As soon as I started hiring at my last company, I got a lot of worthless
email. Tons of contacts from companies selling low-rent coding. Randos selling
things totally irrelevant. People who sent in resumes apparently without even
reading my advertisement. Kooks.

That left me generally ill-disposed to anything that looked spammy,
thoughtless, or clueless. So if you're going to write directly, make it worth
the reader's time. Your email should be smart, clear, and short. You should
have read and understood absolutely everything publicly available. And you
should be either asking or telling me something that is not already obvious.

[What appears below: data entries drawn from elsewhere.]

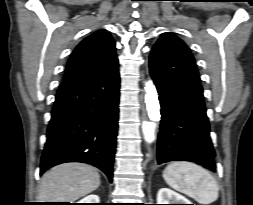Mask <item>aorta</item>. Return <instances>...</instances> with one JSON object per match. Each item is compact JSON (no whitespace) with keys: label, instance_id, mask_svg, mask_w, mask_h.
I'll return each instance as SVG.
<instances>
[{"label":"aorta","instance_id":"1","mask_svg":"<svg viewBox=\"0 0 253 205\" xmlns=\"http://www.w3.org/2000/svg\"><path fill=\"white\" fill-rule=\"evenodd\" d=\"M144 89L146 110L150 121L143 122L142 130L145 140L151 143L154 140V129L151 122H158L160 120V105L153 81H147Z\"/></svg>","mask_w":253,"mask_h":205}]
</instances>
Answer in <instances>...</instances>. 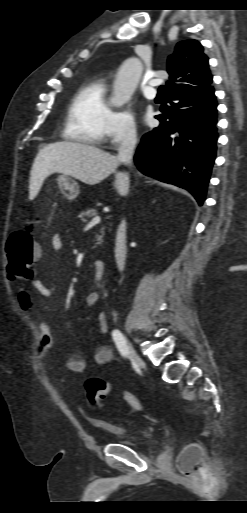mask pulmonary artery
Returning <instances> with one entry per match:
<instances>
[{
	"instance_id": "pulmonary-artery-1",
	"label": "pulmonary artery",
	"mask_w": 247,
	"mask_h": 513,
	"mask_svg": "<svg viewBox=\"0 0 247 513\" xmlns=\"http://www.w3.org/2000/svg\"><path fill=\"white\" fill-rule=\"evenodd\" d=\"M159 84V80L152 79L149 81L148 85H146L143 89V94L148 99H154L156 97L155 86Z\"/></svg>"
}]
</instances>
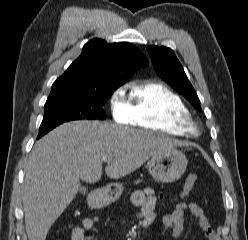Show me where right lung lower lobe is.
Masks as SVG:
<instances>
[{
    "label": "right lung lower lobe",
    "instance_id": "1",
    "mask_svg": "<svg viewBox=\"0 0 248 240\" xmlns=\"http://www.w3.org/2000/svg\"><path fill=\"white\" fill-rule=\"evenodd\" d=\"M50 130H43V131H39L38 137L37 139L41 138L43 135H45L46 133H48Z\"/></svg>",
    "mask_w": 248,
    "mask_h": 240
}]
</instances>
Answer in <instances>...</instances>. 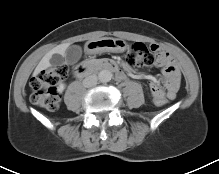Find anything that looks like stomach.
<instances>
[{
	"label": "stomach",
	"instance_id": "1",
	"mask_svg": "<svg viewBox=\"0 0 219 174\" xmlns=\"http://www.w3.org/2000/svg\"><path fill=\"white\" fill-rule=\"evenodd\" d=\"M127 48V43L123 39L101 38L91 40L86 43V50L90 54L101 52H123Z\"/></svg>",
	"mask_w": 219,
	"mask_h": 174
}]
</instances>
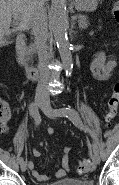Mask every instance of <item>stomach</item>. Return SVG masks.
Instances as JSON below:
<instances>
[{"label": "stomach", "instance_id": "0dacf381", "mask_svg": "<svg viewBox=\"0 0 119 185\" xmlns=\"http://www.w3.org/2000/svg\"><path fill=\"white\" fill-rule=\"evenodd\" d=\"M100 0H74L75 8L78 11L90 12L97 8Z\"/></svg>", "mask_w": 119, "mask_h": 185}]
</instances>
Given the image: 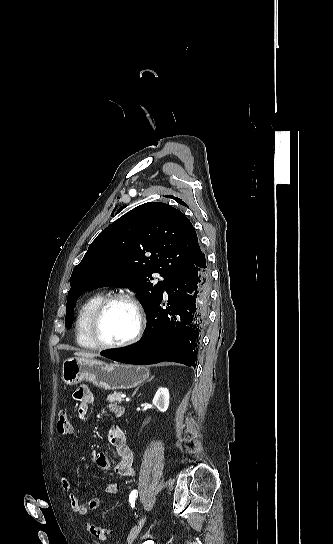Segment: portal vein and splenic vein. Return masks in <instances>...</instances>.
<instances>
[{"label": "portal vein and splenic vein", "mask_w": 333, "mask_h": 544, "mask_svg": "<svg viewBox=\"0 0 333 544\" xmlns=\"http://www.w3.org/2000/svg\"><path fill=\"white\" fill-rule=\"evenodd\" d=\"M121 398H126V394H121Z\"/></svg>", "instance_id": "18ae733b"}]
</instances>
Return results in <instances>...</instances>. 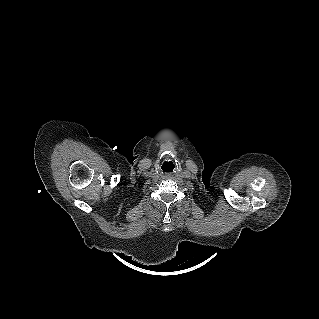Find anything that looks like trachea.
<instances>
[{
    "mask_svg": "<svg viewBox=\"0 0 319 319\" xmlns=\"http://www.w3.org/2000/svg\"><path fill=\"white\" fill-rule=\"evenodd\" d=\"M164 172H171L174 169V165L172 162L163 163L162 167Z\"/></svg>",
    "mask_w": 319,
    "mask_h": 319,
    "instance_id": "trachea-1",
    "label": "trachea"
}]
</instances>
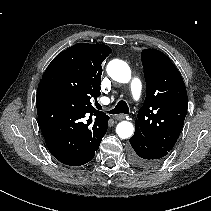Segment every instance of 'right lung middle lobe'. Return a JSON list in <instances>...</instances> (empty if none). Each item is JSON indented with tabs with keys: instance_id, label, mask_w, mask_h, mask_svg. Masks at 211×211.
<instances>
[{
	"instance_id": "right-lung-middle-lobe-1",
	"label": "right lung middle lobe",
	"mask_w": 211,
	"mask_h": 211,
	"mask_svg": "<svg viewBox=\"0 0 211 211\" xmlns=\"http://www.w3.org/2000/svg\"><path fill=\"white\" fill-rule=\"evenodd\" d=\"M47 82L52 88H55V89H58V90H61V91H64L66 93L71 94V92L68 89L60 86V84H59L60 81H59V78L57 76L51 77L50 79H48Z\"/></svg>"
}]
</instances>
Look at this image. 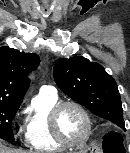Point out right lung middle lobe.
<instances>
[{"mask_svg": "<svg viewBox=\"0 0 130 153\" xmlns=\"http://www.w3.org/2000/svg\"><path fill=\"white\" fill-rule=\"evenodd\" d=\"M21 103L0 101V138L13 141L12 119L16 115Z\"/></svg>", "mask_w": 130, "mask_h": 153, "instance_id": "dd1d6c3e", "label": "right lung middle lobe"}]
</instances>
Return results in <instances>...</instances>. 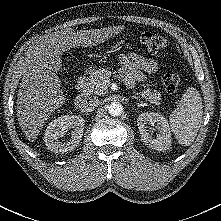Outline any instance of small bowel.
Listing matches in <instances>:
<instances>
[{
    "mask_svg": "<svg viewBox=\"0 0 221 221\" xmlns=\"http://www.w3.org/2000/svg\"><path fill=\"white\" fill-rule=\"evenodd\" d=\"M121 74L127 86L132 87L136 82L145 80V73H156L160 65L152 58L137 54H125L120 58Z\"/></svg>",
    "mask_w": 221,
    "mask_h": 221,
    "instance_id": "small-bowel-1",
    "label": "small bowel"
}]
</instances>
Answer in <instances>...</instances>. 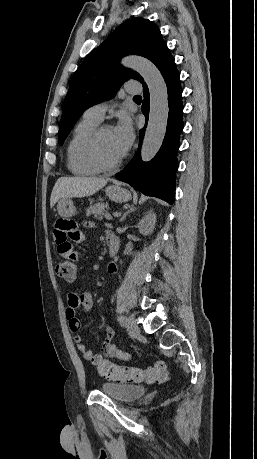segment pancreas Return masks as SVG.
<instances>
[{"label": "pancreas", "instance_id": "1", "mask_svg": "<svg viewBox=\"0 0 257 459\" xmlns=\"http://www.w3.org/2000/svg\"><path fill=\"white\" fill-rule=\"evenodd\" d=\"M108 209H109V205L107 203L105 204L103 202H98V203H95L94 205L89 206L86 209V215L97 218L99 216H102Z\"/></svg>", "mask_w": 257, "mask_h": 459}]
</instances>
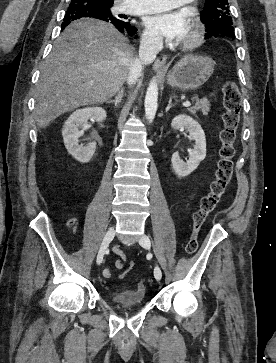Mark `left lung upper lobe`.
Masks as SVG:
<instances>
[{
    "instance_id": "1",
    "label": "left lung upper lobe",
    "mask_w": 276,
    "mask_h": 363,
    "mask_svg": "<svg viewBox=\"0 0 276 363\" xmlns=\"http://www.w3.org/2000/svg\"><path fill=\"white\" fill-rule=\"evenodd\" d=\"M228 0H205L201 20L206 26V38H235Z\"/></svg>"
}]
</instances>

Best of all, of course, is that you get somebody to make an introduction. If
somebody I already respect is willing to vouch for you, that's worlds better
than a cold email out of the blue.

------
gamechangr
I think the size of the company totally matters. The smaller the company the
more likely that contacting the hiring manager is a good idea.

------
morgante
If you're a legitimate engineer (ie. not a recruiter or overseas "IT agency"),
I don't care how you contact me.

------
petervandijck
I would say: contact through the official channel (so that you are "in the
system") and at the same time contact the manager with a short (!!!) and
targeted email.

------
kjs3
If the hiring manager is disclosed in the job listing, it shouldn't be out of
bounds to reach out. However, if you're using your social engineering skills
to find out who it is, don't be surprised if it's not appreciated.

------
MichaelCrawford
I speculate - I'm not actually certain of this - that I would do better by
sending a dead-tree letter and resume via snail mail.

What leads me to believe this is that I never had much trouble finding jobs
before it became common to apply for them online.